Task goal
Copy out, from the data below, each line in which the word "pptx" occurs.

--

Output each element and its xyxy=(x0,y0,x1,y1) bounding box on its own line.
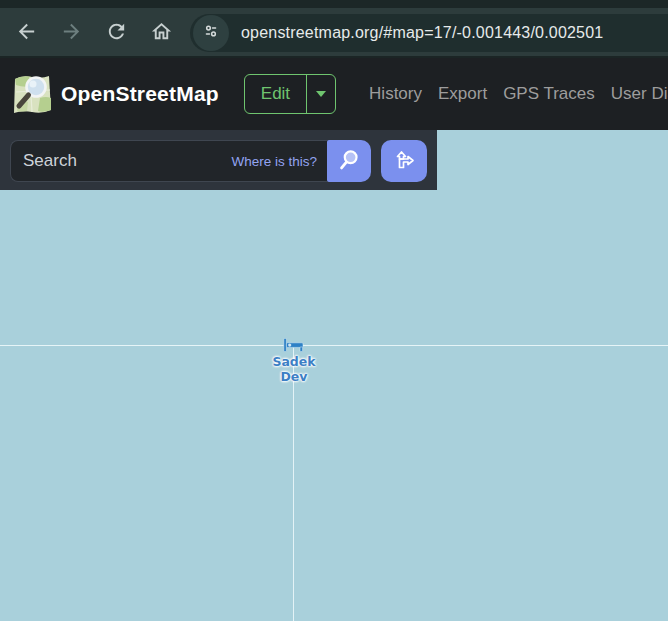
poi-label: Sadek Dev xyxy=(272,354,315,384)
graticule-vertical-line xyxy=(293,345,294,621)
nav-user-diaries[interactable]: User Diaries xyxy=(611,84,668,104)
back-button[interactable] xyxy=(8,15,44,51)
search-button[interactable] xyxy=(327,140,371,182)
edit-split-button: Edit xyxy=(244,74,336,114)
search-icon xyxy=(337,148,361,175)
address-bar[interactable]: openstreetmap.org/#map=17/-0.001443/0.00… xyxy=(190,14,668,52)
back-arrow-icon xyxy=(15,20,38,47)
home-button[interactable] xyxy=(143,15,179,51)
where-is-this-link[interactable]: Where is this? xyxy=(231,154,327,169)
site-settings-icon xyxy=(201,21,221,45)
edit-button[interactable]: Edit xyxy=(245,75,306,113)
browser-toolbar: openstreetmap.org/#map=17/-0.001443/0.00… xyxy=(0,0,668,58)
osm-site-header: OpenStreetMap Edit History Export GPS Tr… xyxy=(0,58,668,130)
directions-button[interactable] xyxy=(381,140,427,182)
directions-icon xyxy=(392,148,416,175)
map-canvas[interactable]: Sadek Dev xyxy=(0,130,668,621)
search-input-group: Where is this? xyxy=(10,140,327,182)
screen: openstreetmap.org/#map=17/-0.001443/0.00… xyxy=(0,0,668,621)
poi-label-line1: Sadek xyxy=(272,354,315,369)
reload-button[interactable] xyxy=(98,15,134,51)
nav-history[interactable]: History xyxy=(369,84,422,104)
edit-button-label: Edit xyxy=(261,84,290,104)
forward-button[interactable] xyxy=(53,15,89,51)
home-icon xyxy=(150,20,173,47)
search-panel: Where is this? xyxy=(0,130,437,190)
chevron-down-icon xyxy=(316,91,326,97)
header-nav: History Export GPS Traces User Diaries xyxy=(369,84,668,104)
edit-dropdown-button[interactable] xyxy=(306,75,335,113)
url-text: openstreetmap.org/#map=17/-0.001443/0.00… xyxy=(241,24,603,42)
reload-icon xyxy=(105,20,128,47)
bed-hotel-icon xyxy=(283,338,304,352)
nav-gps-traces[interactable]: GPS Traces xyxy=(503,84,595,104)
search-input[interactable] xyxy=(11,141,231,181)
site-settings-button[interactable] xyxy=(193,15,229,51)
openstreetmap-logo-icon[interactable] xyxy=(10,72,54,116)
graticule-horizontal-line xyxy=(0,345,668,346)
nav-export[interactable]: Export xyxy=(438,84,487,104)
forward-arrow-icon xyxy=(60,20,83,47)
poi-label-line2: Dev xyxy=(272,369,315,384)
site-title[interactable]: OpenStreetMap xyxy=(61,82,219,106)
window-top-strip xyxy=(0,0,668,8)
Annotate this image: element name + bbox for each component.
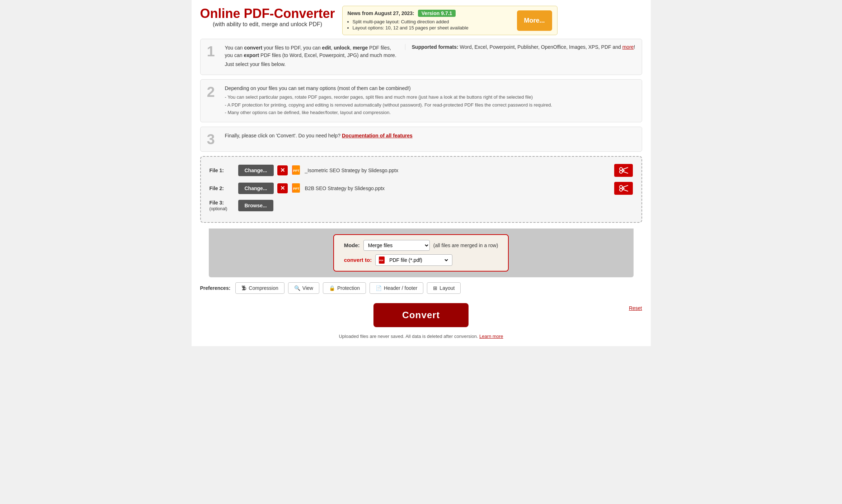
app-title: Online PDF-Converter bbox=[200, 6, 335, 21]
news-title-row: News from August 27, 2023: Version 9.7.1 bbox=[348, 10, 512, 17]
mode-select[interactable]: Merge files Convert files separately Com… bbox=[363, 240, 430, 251]
supported-label: Supported formats: bbox=[412, 44, 458, 50]
step-1-text: You can convert your files to PDF, you c… bbox=[225, 44, 400, 59]
svg-point-13 bbox=[620, 188, 622, 191]
step-1-content: You can convert your files to PDF, you c… bbox=[225, 44, 400, 70]
compression-label: Compression bbox=[249, 285, 278, 291]
reset-link[interactable]: Reset bbox=[629, 305, 642, 311]
layout-button[interactable]: ⊞ Layout bbox=[427, 282, 461, 294]
step-3-number: 3 bbox=[207, 132, 220, 146]
view-button[interactable]: 🔍 View bbox=[288, 282, 319, 294]
header-footer-button[interactable]: 📄 Header / footer bbox=[370, 282, 423, 294]
file-2-change-button[interactable]: Change... bbox=[238, 183, 274, 194]
header-title-block: Online PDF-Converter (with ability to ed… bbox=[200, 6, 335, 28]
header-footer-icon: 📄 bbox=[376, 285, 382, 291]
compression-button[interactable]: 🗜 Compression bbox=[235, 282, 284, 294]
file-2-scissors-button[interactable] bbox=[614, 182, 633, 195]
layout-label: Layout bbox=[439, 285, 455, 291]
news-version: Version 9.7.1 bbox=[418, 10, 456, 17]
page-wrapper: Online PDF-Converter (with ability to ed… bbox=[192, 0, 651, 346]
step-3-box: 3 Finally, please click on 'Convert'. Do… bbox=[200, 127, 642, 152]
pdf-format-select[interactable]: PDF file (*.pdf) Word document (*.docx) … bbox=[388, 257, 449, 263]
steps-section: 1 You can convert your files to PDF, you… bbox=[192, 39, 651, 152]
file-1-row: File 1: Change... ✕ PPT _Isometric SEO S… bbox=[210, 164, 633, 177]
file-2-name: B2B SEO Strategy by Slidesgo.pptx bbox=[305, 185, 611, 191]
file-2-remove-button[interactable]: ✕ bbox=[277, 183, 288, 193]
svg-point-3 bbox=[620, 168, 622, 170]
step-3-text: Finally, please click on 'Convert'. Do y… bbox=[225, 132, 635, 140]
protection-label: Protection bbox=[337, 285, 360, 291]
header: Online PDF-Converter (with ability to ed… bbox=[192, 0, 651, 39]
app-subtitle: (with ability to edit, merge and unlock … bbox=[200, 21, 335, 28]
view-label: View bbox=[302, 285, 313, 291]
step-1-box: 1 You can convert your files to PDF, you… bbox=[200, 39, 642, 75]
mode-area: Mode: Merge files Convert files separate… bbox=[209, 229, 634, 277]
mode-description: (all files are merged in a row) bbox=[433, 242, 498, 248]
file-1-label: File 1: bbox=[210, 168, 235, 173]
svg-line-17 bbox=[622, 188, 624, 189]
layout-icon: ⊞ bbox=[433, 285, 437, 291]
convert-section: Convert Reset bbox=[192, 297, 651, 331]
step-2-content: Depending on your files you can set many… bbox=[225, 85, 635, 117]
step-1-number: 1 bbox=[207, 44, 220, 58]
mode-box: Mode: Merge files Convert files separate… bbox=[333, 234, 509, 272]
protection-button[interactable]: 🔒 Protection bbox=[323, 282, 366, 294]
file-1-scissors-button[interactable] bbox=[614, 164, 633, 177]
more-button[interactable]: More... bbox=[517, 10, 552, 31]
file-2-remove-icon: ✕ bbox=[280, 185, 285, 191]
mode-row: Mode: Merge files Convert files separate… bbox=[344, 240, 498, 251]
news-box: News from August 27, 2023: Version 9.7.1… bbox=[342, 6, 558, 35]
file-1-change-button[interactable]: Change... bbox=[238, 165, 274, 176]
file-1-icon: PPT bbox=[291, 165, 301, 175]
step-2-main: Depending on your files you can set many… bbox=[225, 85, 635, 92]
preferences-label: Preferences: bbox=[200, 285, 231, 291]
svg-point-4 bbox=[620, 170, 622, 173]
file-upload-area: File 1: Change... ✕ PPT _Isometric SEO S… bbox=[200, 156, 642, 223]
svg-text:PPT: PPT bbox=[293, 187, 300, 190]
step-2-box: 2 Depending on your files you can set ma… bbox=[200, 79, 642, 122]
step-3-content: Finally, please click on 'Convert'. Do y… bbox=[225, 132, 635, 141]
step-1-line2: Just select your files below. bbox=[225, 61, 400, 68]
convert-to-label: convert to: bbox=[344, 257, 372, 263]
svg-line-5 bbox=[622, 168, 628, 170]
svg-line-15 bbox=[622, 189, 628, 191]
file-3-label: File 3: (optional) bbox=[210, 200, 235, 211]
svg-line-6 bbox=[622, 171, 628, 173]
news-bullet-1: Split multi-page layout: Cutting directi… bbox=[353, 19, 512, 24]
svg-line-14 bbox=[622, 185, 628, 188]
file-3-browse-button[interactable]: Browse... bbox=[238, 200, 273, 211]
step-2-sub2: - A PDF protection for printing, copying… bbox=[225, 102, 635, 109]
file-1-remove-icon: ✕ bbox=[280, 168, 285, 173]
supported-more-link[interactable]: more bbox=[622, 44, 634, 50]
file-2-row: File 2: Change... ✕ PPT B2B SEO Strategy… bbox=[210, 182, 633, 195]
file-1-name: _Isometric SEO Strategy by Slidesgo.pptx bbox=[305, 168, 611, 173]
preferences-row: Preferences: 🗜 Compression 🔍 View 🔒 Prot… bbox=[192, 277, 651, 297]
view-icon: 🔍 bbox=[294, 285, 300, 291]
step-2-sub1: - You can select particular pages, rotat… bbox=[225, 94, 635, 101]
news-bullets: Split multi-page layout: Cutting directi… bbox=[348, 19, 512, 30]
file-1-remove-button[interactable]: ✕ bbox=[277, 165, 288, 175]
news-label: News from August 27, 2023: bbox=[348, 10, 414, 16]
file-2-icon: PPT bbox=[291, 183, 301, 193]
header-footer-label: Header / footer bbox=[384, 285, 417, 291]
learn-more-link[interactable]: Learn more bbox=[479, 334, 503, 339]
footer-text: Uploaded files are never saved. All data… bbox=[339, 334, 478, 339]
mode-container: Mode: Merge files Convert files separate… bbox=[200, 229, 642, 277]
compression-icon: 🗜 bbox=[241, 285, 246, 291]
svg-point-12 bbox=[620, 185, 622, 188]
svg-line-8 bbox=[622, 170, 624, 171]
doc-link[interactable]: Documentation of all features bbox=[342, 133, 413, 138]
mode-label: Mode: bbox=[344, 242, 360, 248]
svg-text:PPT: PPT bbox=[293, 169, 300, 173]
pdf-icon: PDF bbox=[378, 256, 386, 264]
convert-button[interactable]: Convert bbox=[373, 303, 469, 327]
pdf-select-wrapper: PDF PDF file (*.pdf) Word document (*.do… bbox=[375, 254, 452, 266]
file-2-label: File 2: bbox=[210, 185, 235, 191]
step-2-number: 2 bbox=[207, 85, 220, 99]
news-content: News from August 27, 2023: Version 9.7.1… bbox=[348, 10, 512, 31]
footer-note: Uploaded files are never saved. All data… bbox=[192, 331, 651, 346]
news-bullet-2: Layout options: 10, 12 and 15 pages per … bbox=[353, 25, 512, 30]
convert-to-row: convert to: PDF PDF file (*.pdf) Word do… bbox=[344, 254, 453, 266]
step-2-sub3: - Many other options can be defined, lik… bbox=[225, 109, 635, 116]
svg-text:PDF: PDF bbox=[379, 259, 384, 262]
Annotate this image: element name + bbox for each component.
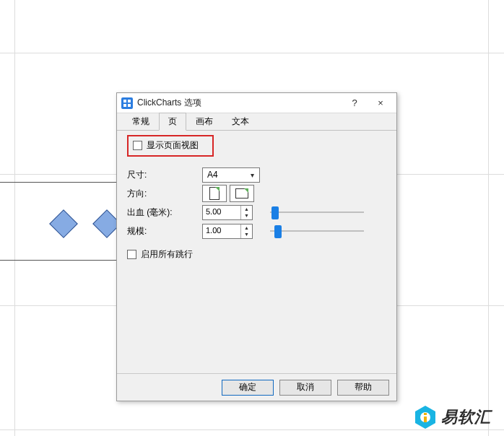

--

Solution to the problem
file-2-name: B2B SEO Strategy by Slidesgo.pptx bbox=[305, 185, 611, 191]
file-1-name: _Isometric SEO Strategy by Slidesgo.pptx bbox=[305, 168, 611, 173]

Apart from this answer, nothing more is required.